Researchers say they've finally solved the decades-old mystery behind a suspicious sound that baffled scientists for years because it's similar to duck quacking and, thanks to sonar technology, has been heard every winter in the waters off Antarctica since the 1960s.

Those who knew of the strange apparent creature calls dubbed the phenomenon "'Bio-Duck," a fitting description because "it really does sound a lot like a duck," Denise Risch, a marine acoustic specialist at the U.S. National Oceanic and Atmospheric Administration's Northeast Fisheries Science Center, said in a story by National Geographic. The noise was so deep and regular that researchers weren't even sure initially it was produced by a living thing.

Some all the way hypothesized the "bio-duck" could actually be the product of an ultra-high-tech devices at the bottom of the ocean, maybe placed there as part of some military operation.

Regardless, as the years flew by, an accumulation of evidence -- like the fact the sound started every year around October and ceased near the end of December and it was detected only in a limited area near Antarctica -- strongly suggested the culprit was a migrating animal.

Now, analysis of calls between Antarctic minke whales (Balaenoptera bonaerensis) reveal the marine mammals were the source of the sound.

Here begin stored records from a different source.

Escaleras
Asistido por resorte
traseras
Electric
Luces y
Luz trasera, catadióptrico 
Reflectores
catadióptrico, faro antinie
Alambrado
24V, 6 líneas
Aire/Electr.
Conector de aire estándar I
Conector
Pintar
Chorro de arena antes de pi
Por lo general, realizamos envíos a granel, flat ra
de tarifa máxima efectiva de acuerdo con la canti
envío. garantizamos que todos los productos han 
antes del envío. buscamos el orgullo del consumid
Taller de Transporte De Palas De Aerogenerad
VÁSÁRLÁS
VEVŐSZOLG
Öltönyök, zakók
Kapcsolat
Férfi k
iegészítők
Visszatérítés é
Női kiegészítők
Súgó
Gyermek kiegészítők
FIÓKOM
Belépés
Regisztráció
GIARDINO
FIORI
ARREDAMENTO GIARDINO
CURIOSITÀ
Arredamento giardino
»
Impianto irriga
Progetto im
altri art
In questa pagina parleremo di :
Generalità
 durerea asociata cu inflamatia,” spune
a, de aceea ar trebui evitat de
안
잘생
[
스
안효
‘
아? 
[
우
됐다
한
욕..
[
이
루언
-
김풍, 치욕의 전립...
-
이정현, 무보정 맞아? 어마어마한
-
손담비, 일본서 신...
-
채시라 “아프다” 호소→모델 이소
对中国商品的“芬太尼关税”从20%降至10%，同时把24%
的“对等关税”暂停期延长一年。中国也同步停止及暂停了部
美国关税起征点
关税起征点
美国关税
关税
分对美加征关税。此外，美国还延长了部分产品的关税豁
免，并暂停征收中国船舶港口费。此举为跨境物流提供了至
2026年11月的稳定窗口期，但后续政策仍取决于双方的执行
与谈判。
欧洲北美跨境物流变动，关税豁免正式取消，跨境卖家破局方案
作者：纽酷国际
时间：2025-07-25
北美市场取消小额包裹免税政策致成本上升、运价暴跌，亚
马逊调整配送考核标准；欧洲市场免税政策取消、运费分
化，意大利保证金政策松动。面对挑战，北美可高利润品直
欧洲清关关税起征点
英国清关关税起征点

Only a truly massive marine animal could produce a sound like that, Risch said. When other scientists asked her to analyze acoustic data from Antarctic minke whales, Risch dove at the chance to investigate.

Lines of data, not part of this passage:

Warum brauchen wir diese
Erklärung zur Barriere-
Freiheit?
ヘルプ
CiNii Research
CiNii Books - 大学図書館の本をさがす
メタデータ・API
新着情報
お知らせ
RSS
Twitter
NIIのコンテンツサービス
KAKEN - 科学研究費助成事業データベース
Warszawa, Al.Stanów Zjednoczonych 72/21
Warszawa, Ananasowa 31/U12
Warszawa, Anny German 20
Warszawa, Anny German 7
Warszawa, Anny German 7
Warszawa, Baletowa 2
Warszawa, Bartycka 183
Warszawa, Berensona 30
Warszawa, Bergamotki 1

"It was very exciting. When going through the recordings, my heart jumped a little bit when I found a sound that was a good candidate for the signal," Risch, whose findings were published April 22 in the journal Biology Letters, said in the national Geographic piece..

Weighing between six and nine tons and measuring approximately 25 to 35 feet in length, Antarctic minke whales, use baleen to filter out krill and other small marine animals from the region's frigid waters. They typically spend their winters in warmer ocean environments nearer the tropics and then return to Antarctic waters to breed during the summer.

Like many marine mammals, the whales were assumed to communicate by calling each other underwater. In fact, the calls of the Antarctic minke had never been formally recorded and analyzed.

So last year, Risch and her colleagues took a boat into Wilhelmina Bay, off the western Antarctic Peninsula, and used a simple recording device attached to a pole to capture the calls of two wild minke whales.

And after all the years of scratched heads and creative speculation Risch heard from large volume of sounds made by the two creatures, several distinct calls they were identifies, with little doubt, as belonging to the elusive "bio-duck."

Of course, now Risch has taken on the mission of discovering why the whales make the seeming quacking noises, as well as why they're not heard throughout the year.